Mi: Wie sehen Sie in diesem Zusammenhang die Rolle und Funktion der Syndikusanwälte?

Dr. Heide: Es ist gut, dass es Syndikusanwälte gibt. Sie sind zwar nicht der typische unabhängige Rechtsvertreter. Die Idee, jemanden im Unternehmen zu haben, der fachlich unabhängig ist, halte ich aber für richtig. Es gibt ja auch Betriebsärzte. Allerdings kommt es sehr darauf an, wie die Rolle gelebt wird. Ein Syndikusanwalt ist nicht der Handlanger der Geschäftsführung, sondern muss seine Aufgabe als Rechtsanwalt ernst nehmen. Deshalb fände ich es gut, wenn sich Syndikusanwälte stärker als bislang in der anwaltlichen Selbstverwaltung engagieren würden.
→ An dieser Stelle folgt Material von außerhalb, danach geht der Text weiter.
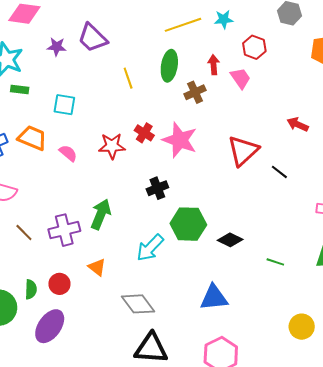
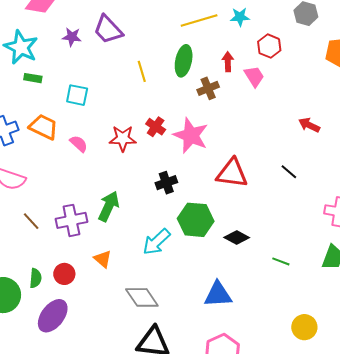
red triangle: (243, 151) -> (232, 173), moved, turned 48

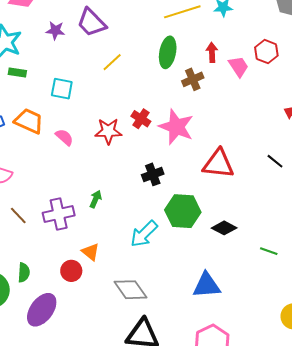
red hexagon: (269, 46) -> (266, 52), moved
yellow line: (142, 71) -> (112, 62), moved, turned 65
green arrow: (109, 206) -> (96, 199), size x0.6
red circle: (64, 274) -> (71, 271), moved

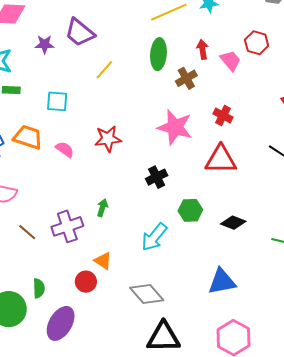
red cross: (141, 119) -> (223, 116), moved
green hexagon: (183, 211) -> (190, 210), size x0.7

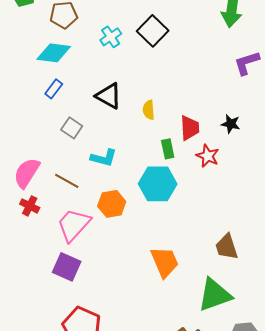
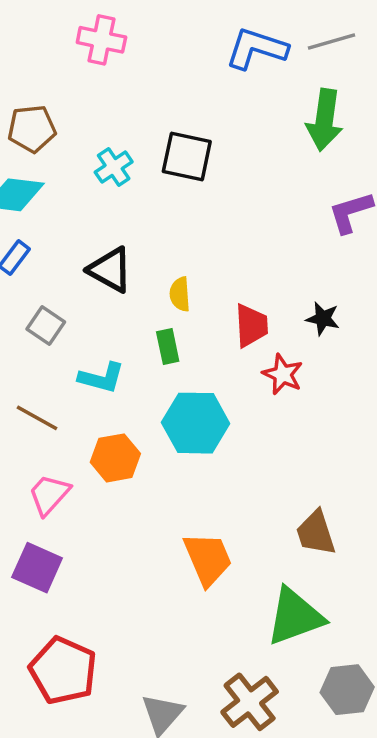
black square: (153, 31) -> (187, 157), turned -32
green rectangle: (168, 149) -> (168, 346), moved
pink trapezoid: (74, 225) -> (49, 495), size x0.7

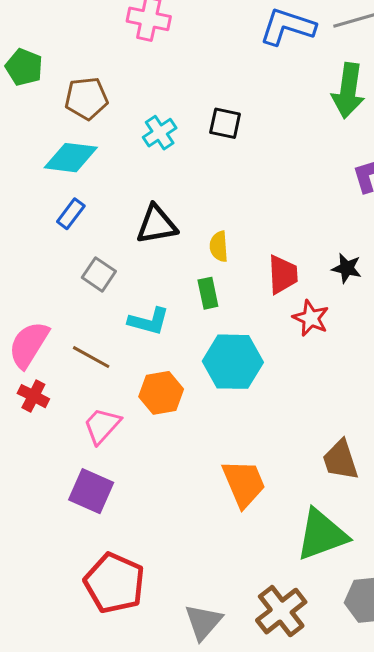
black square: (187, 157) -> (225, 123), size x0.7
black triangle: (110, 270) -> (157, 225), turned -39

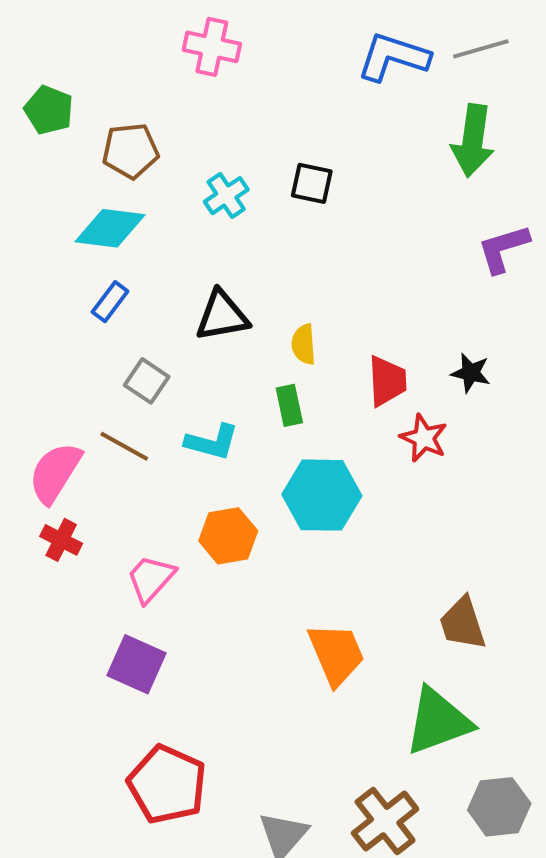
brown line: (91, 357) -> (124, 446), moved

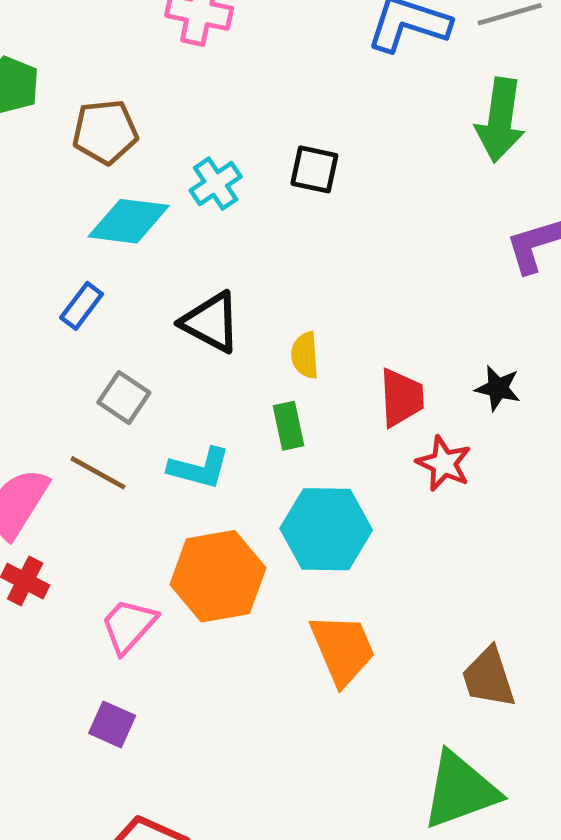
cyan diamond: (110, 228) -> (129, 221), moved
black triangle: (222, 316) -> (211, 322), turned 38
orange hexagon: (228, 536) -> (218, 576), size x1.4
orange trapezoid: (336, 654) -> (343, 649), moved
purple square: (137, 664) -> (112, 724), size x0.7

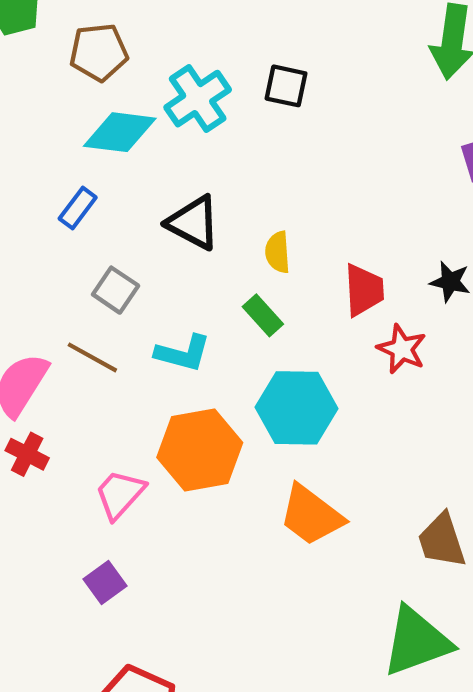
cyan cross: (216, 184) -> (198, 99), size x1.4
green rectangle: (289, 426) -> (263, 315), turned -30
orange trapezoid: (343, 649) -> (311, 515), turned 150
purple square: (112, 724) -> (105, 583), turned 30

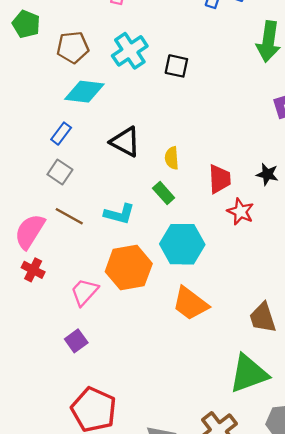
cyan cross: (198, 99) -> (130, 51), moved
gray square: (116, 290) -> (60, 172), moved

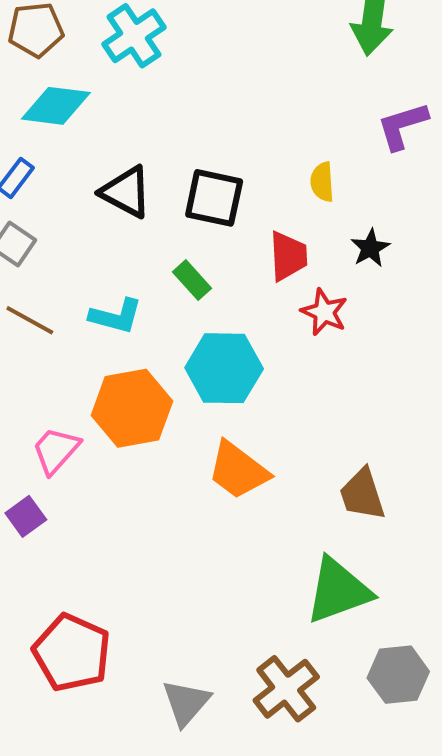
black square: (176, 66) -> (214, 198), moved, size x1.4
yellow semicircle: (172, 158) -> (322, 182), moved
black star: (267, 174) -> (370, 248), turned 30
purple square: (76, 341) -> (26, 516), moved

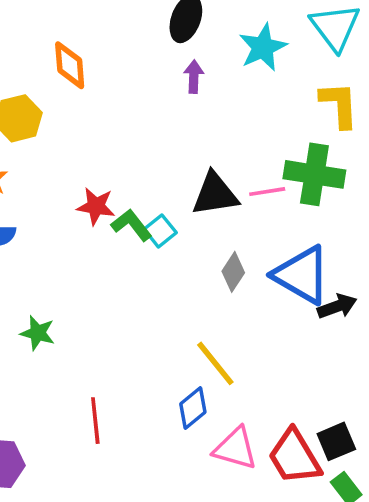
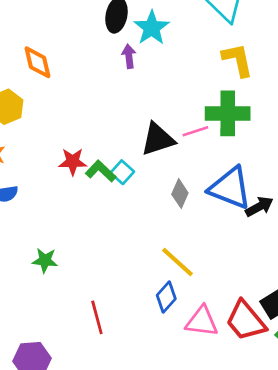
cyan star: (263, 47) -> (152, 28), moved

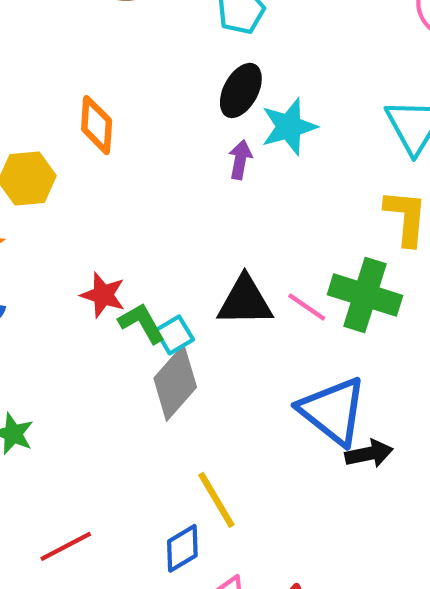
pink line: (195, 131) -> (307, 307), turned 35
gray diamond: (180, 194) -> (175, 383), moved, size x1.6
red line: (97, 317) -> (66, 546), turned 60

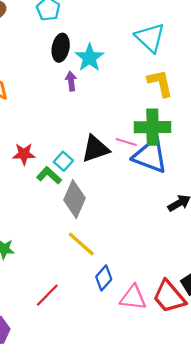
red star: (103, 295) -> (24, 154), moved
cyan square: (174, 335) -> (63, 161), moved
blue triangle: (333, 411) -> (150, 156), moved
yellow line: (216, 500) -> (81, 244), moved

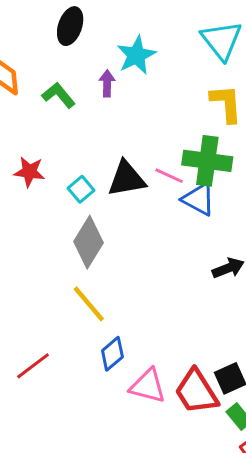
black ellipse: (61, 48) -> (70, 26), moved
blue triangle: (150, 156) -> (199, 199), size x0.7
green L-shape: (49, 175) -> (59, 95), moved

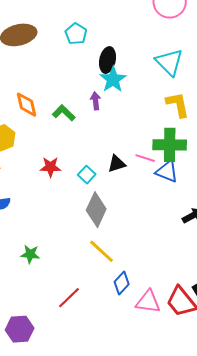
black ellipse: (70, 26) -> (108, 60), moved
black triangle: (126, 179) -> (117, 164), size x0.7

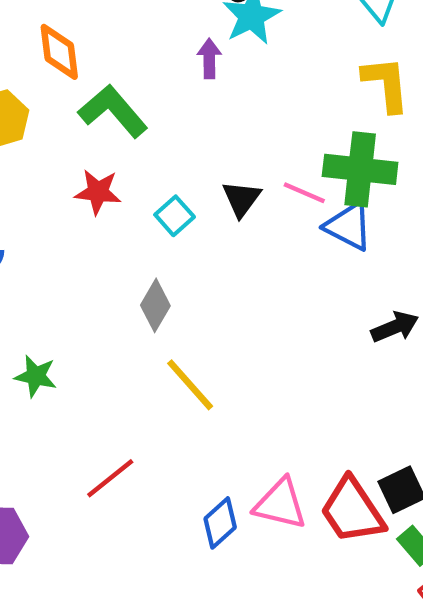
green L-shape: (64, 113) -> (113, 111), moved, size x1.4
black triangle: (117, 164) -> (241, 199), turned -42
gray diamond: (96, 210) -> (155, 305), moved, size x0.7
blue diamond: (122, 283) -> (220, 523), moved

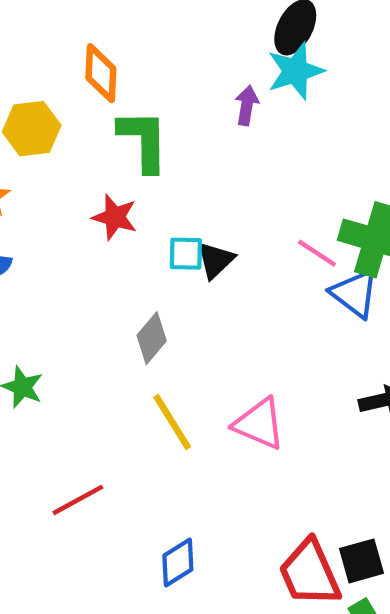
green L-shape: (113, 111) -> (143, 140), turned 30
black triangle: (241, 199) -> (215, 260), moved
cyan square: (175, 216) -> (186, 254), turned 33
pink triangle: (280, 504) -> (259, 424), moved

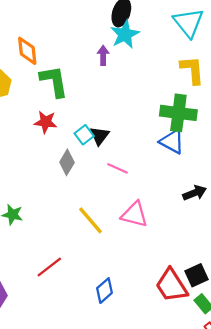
pink line: (317, 253) -> (117, 168), moved
cyan square: (186, 254) -> (84, 135), turned -30
gray diamond: (152, 338) -> (67, 162), moved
Anmerkung: Die Rechtsanwaltskammer Düsseldorf macht nicht zum ersten Mal mit gescheiterten Gerichtsverfahren von sich reden. Der Arbeitsgerichtsprozess, auf den RA Dr. Heide hinweist, ging auf eine Verdachtskündigung zurück, die im Jahr 2015 gegenüber der damaligen Hauptgeschäftsführerin ausgesprochen worden war. Die Anwaltskammer unterlag, der Rechtsstreit wurde durch einen kostspieligen Vergleich beendet. Die von der Kammer – und damit letztlich von der Anwaltschaft – zu tragenden Kosten waren auch deshalb so hoch, weil der Vorstand eine Honorarvereinbarung mit dem Anwalt einer Kanzlei, die üblicherweise Großkonzerne berät, abgeschlossen hatte.   

Die Fragen wurden gestellt von RA Dr. Gregor Kuntze-Kaufhold

Das Interview wurde am 12.03.21 telefonisch geführt und anschließend von 'mi' verschriftlicht.